French President Emmanuel Macron has pledged to rebuild the cathedral, with donations pouring in for its restoration. A French billionaire, Francois-Henri Pinault, has already pledged 100 million euros to help rebuild the structure.
— Meraphetamine (@MyMeraphetamine) April 15, 2019
Pinault is the chief executive of Kering, the company behind major brands like Gucci.

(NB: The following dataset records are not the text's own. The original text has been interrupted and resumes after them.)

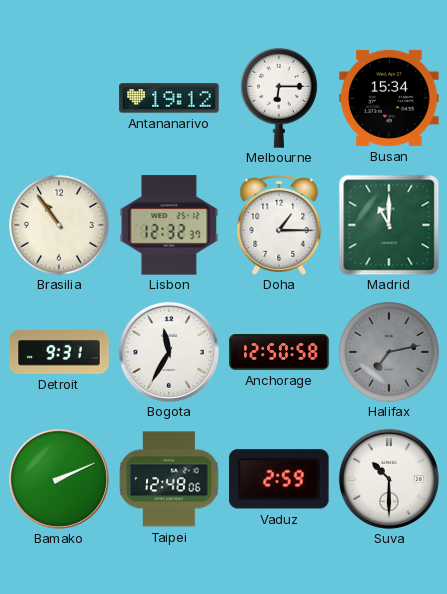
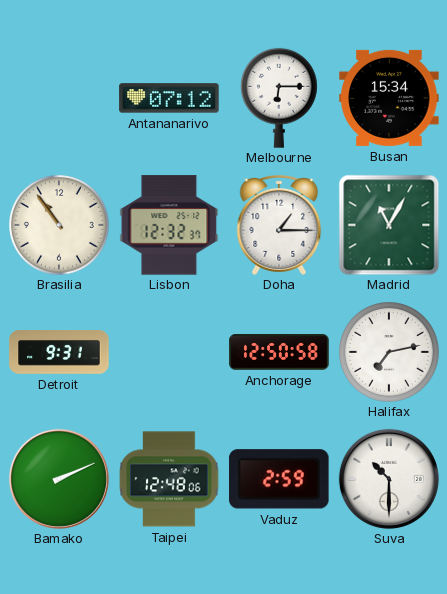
Antananarivo: 19:12 -> 07:12
Madrid: 11:00 -> 11:05
Bogota: 11:35 -> none
Halifax dial: grey -> white
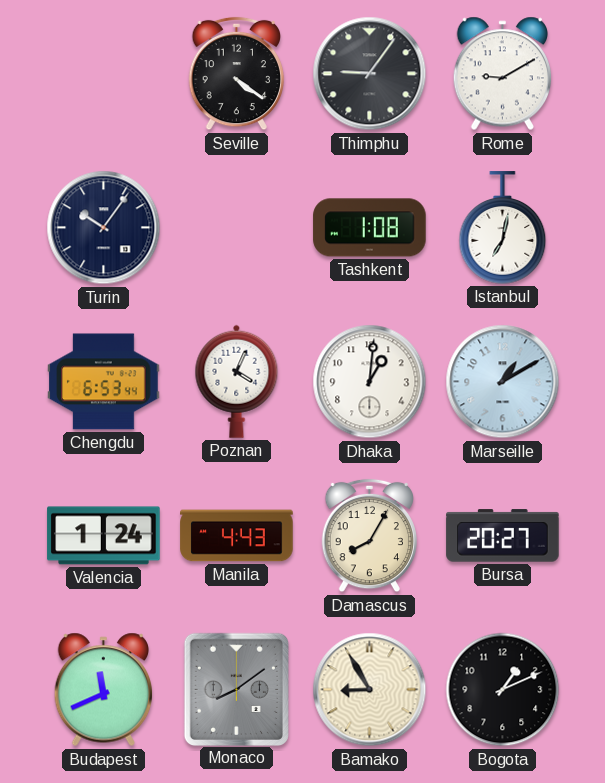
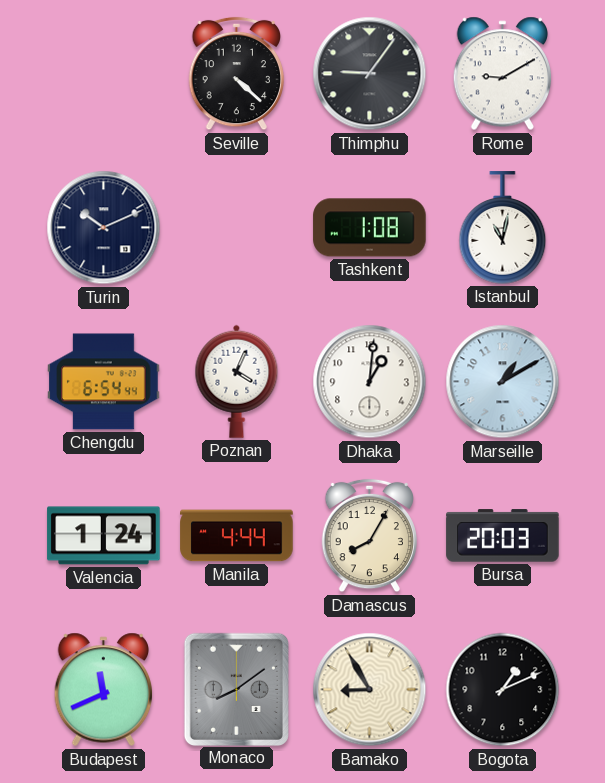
Seville: 4:21 -> 4:22
Turin: 10:06 -> 10:11
Istanbul: 7:02 -> 11:02
Chengdu: 6:53 -> 6:54
Manila: 4:43 -> 4:44
Bursa: 20:27 -> 20:03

He made the announcement just a few hours after the fire started.
Pinault, who is married to actor Salma Hayek, released a statement via AFP, as reported by journalist William Plummer on Twitter.
The statement read:
My father (François Pinault) and I have decided to release from Artemis funds a sum of 100 million euros to participate in the effort that will be necessary for the complete reconstruction of Notre Dame.

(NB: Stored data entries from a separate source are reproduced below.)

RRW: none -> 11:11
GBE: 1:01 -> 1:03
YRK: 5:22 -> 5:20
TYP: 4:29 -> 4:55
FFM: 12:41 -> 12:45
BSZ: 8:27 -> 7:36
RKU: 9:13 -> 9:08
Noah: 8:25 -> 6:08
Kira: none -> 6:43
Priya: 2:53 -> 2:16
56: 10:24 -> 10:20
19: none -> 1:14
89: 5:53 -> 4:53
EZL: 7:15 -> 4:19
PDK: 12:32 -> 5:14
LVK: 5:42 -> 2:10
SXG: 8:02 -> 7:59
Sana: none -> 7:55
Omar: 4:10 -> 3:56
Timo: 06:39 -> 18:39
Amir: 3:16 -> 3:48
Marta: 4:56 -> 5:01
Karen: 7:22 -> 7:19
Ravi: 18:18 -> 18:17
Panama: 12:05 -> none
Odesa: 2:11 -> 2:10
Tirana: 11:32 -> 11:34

"Mon père (François Pinault) et moi même avons décidé de débloquer dès à présent sur les fonds d'Artemis une somme de 100 millions d'euros pour participer à l'effort qui sera nécessaire à la reconstruction complète de Notre Dame", écrit François-Henri Pinault
— William Plummer (@PlummerWilliam) April 15, 2019
Macron described Notre Dame as the soul of the French nation, and – since the fire was extinguished – has expressed relief, saying ‘the worst has been avoided’.
Roughly 400 firefighters tackled the blaze throughout last night, April 15, and into the early hours of today, April 16. After nine hours it still was not completely extinguished, but was under control.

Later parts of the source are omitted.